How are you building AI that takes actions — not just answers?

Amarsia

•3mo ago

We've been getting the same request over and over from our users: "My AI gives great answers, but it can't actually do anything."

It got us thinking — most AI integrations today are still essentially fancy search boxes. The AI talks, the human acts. But the real unlock is when the AI can close the loop itself — query the database, send the email, update the record — without a human in the middle.

The hard part isn't the action itself. It's the non-determinism. How do you build a system where the AI decides when to act, which action to take, and what parameters to pass — based purely on context — without it going off the rails?

A few things we've learned building this:

Intent detection is the core problem. The AI needs to understand not just what the user said, but what they actually need done. "Check if John is on a paid plan" should trigger a database lookup, not a paragraph explaining what a paid plan is.

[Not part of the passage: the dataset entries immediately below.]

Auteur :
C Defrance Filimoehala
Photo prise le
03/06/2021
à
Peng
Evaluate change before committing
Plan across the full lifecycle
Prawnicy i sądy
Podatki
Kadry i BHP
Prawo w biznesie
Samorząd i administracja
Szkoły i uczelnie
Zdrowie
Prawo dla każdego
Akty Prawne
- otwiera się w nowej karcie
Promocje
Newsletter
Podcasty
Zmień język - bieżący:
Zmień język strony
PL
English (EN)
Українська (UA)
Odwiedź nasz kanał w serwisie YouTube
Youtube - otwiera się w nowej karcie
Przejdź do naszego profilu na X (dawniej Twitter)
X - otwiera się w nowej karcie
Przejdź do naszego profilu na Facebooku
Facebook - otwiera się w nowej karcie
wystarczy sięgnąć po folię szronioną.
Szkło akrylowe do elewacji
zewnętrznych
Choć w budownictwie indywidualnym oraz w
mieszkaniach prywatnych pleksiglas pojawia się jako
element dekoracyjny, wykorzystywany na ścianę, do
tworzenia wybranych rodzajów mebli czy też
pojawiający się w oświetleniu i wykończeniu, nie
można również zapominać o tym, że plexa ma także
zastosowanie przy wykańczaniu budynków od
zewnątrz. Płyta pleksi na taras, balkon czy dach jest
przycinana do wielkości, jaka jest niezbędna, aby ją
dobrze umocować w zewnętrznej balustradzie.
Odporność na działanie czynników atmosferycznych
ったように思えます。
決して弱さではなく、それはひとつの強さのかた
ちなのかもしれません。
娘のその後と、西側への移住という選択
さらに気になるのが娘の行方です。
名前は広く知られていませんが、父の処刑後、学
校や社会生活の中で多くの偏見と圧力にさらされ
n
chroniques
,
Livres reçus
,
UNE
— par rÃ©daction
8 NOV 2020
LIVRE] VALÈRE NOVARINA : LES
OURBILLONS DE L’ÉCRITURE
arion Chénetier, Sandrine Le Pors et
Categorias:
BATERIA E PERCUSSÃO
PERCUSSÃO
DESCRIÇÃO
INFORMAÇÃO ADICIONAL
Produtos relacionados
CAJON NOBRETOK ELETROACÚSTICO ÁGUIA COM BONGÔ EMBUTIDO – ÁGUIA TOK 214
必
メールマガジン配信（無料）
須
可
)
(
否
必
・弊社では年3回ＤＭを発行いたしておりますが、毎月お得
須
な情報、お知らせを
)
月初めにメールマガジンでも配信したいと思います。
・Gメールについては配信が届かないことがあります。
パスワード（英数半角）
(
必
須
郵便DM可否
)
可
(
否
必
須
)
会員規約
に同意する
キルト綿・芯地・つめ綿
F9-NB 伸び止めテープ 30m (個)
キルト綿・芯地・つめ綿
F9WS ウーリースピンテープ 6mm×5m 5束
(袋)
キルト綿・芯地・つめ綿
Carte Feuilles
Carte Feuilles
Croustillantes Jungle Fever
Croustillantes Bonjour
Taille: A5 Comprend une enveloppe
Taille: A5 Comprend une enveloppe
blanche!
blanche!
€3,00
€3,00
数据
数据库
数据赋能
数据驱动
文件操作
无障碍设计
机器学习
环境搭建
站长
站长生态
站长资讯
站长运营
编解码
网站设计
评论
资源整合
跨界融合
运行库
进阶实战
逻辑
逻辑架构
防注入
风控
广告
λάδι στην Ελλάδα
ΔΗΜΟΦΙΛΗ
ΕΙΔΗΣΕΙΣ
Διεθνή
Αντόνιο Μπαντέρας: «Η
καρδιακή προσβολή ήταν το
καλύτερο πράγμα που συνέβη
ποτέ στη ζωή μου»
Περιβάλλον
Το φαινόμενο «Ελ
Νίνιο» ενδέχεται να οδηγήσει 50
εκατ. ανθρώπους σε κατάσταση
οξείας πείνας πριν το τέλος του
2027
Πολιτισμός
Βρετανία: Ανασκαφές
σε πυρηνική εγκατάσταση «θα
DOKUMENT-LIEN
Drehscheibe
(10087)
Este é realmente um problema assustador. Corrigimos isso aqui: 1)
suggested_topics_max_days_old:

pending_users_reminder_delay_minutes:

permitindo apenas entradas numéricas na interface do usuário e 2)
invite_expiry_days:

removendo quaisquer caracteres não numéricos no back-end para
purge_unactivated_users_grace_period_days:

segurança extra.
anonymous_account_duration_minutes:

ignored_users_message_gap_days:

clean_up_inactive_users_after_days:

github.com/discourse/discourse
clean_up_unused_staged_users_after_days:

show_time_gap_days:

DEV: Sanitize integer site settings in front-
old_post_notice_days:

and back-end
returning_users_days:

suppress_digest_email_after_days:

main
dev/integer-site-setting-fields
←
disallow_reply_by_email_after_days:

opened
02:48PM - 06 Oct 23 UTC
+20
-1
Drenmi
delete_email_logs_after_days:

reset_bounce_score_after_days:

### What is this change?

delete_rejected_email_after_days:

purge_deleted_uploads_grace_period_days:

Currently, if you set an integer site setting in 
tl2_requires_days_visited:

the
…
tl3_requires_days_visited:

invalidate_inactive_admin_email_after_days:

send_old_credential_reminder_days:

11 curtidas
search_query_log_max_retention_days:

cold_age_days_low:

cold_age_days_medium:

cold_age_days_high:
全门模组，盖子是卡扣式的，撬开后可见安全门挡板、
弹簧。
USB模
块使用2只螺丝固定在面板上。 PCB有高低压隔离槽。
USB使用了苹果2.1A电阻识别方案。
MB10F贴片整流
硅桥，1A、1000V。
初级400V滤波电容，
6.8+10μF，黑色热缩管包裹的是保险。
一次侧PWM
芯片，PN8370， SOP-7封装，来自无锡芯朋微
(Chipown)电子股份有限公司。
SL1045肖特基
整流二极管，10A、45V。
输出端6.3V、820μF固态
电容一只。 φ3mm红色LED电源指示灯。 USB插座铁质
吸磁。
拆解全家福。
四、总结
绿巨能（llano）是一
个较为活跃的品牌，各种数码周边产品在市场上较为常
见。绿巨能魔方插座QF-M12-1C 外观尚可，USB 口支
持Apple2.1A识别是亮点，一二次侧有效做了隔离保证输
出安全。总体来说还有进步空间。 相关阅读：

Isolation matters more than you think. Each action needs to be stateless and sandboxed. When the AI is calling functions autonomously, you need guaranteed blast radius — one bad call shouldn't affect anything else.

Logging is non-negotiable. Non-deterministic systems are hard to debug. Every action call needs full params + response logged so you can understand exactly what the AI did and why.

Curious how others are thinking about this:

How are you deciding which actions to expose to your AI vs. which ones stay human-controlled?
Are you prompting heavily to guide action selection, or letting the model figure it out?
What's broken for you that current tool-use implementations don't solve?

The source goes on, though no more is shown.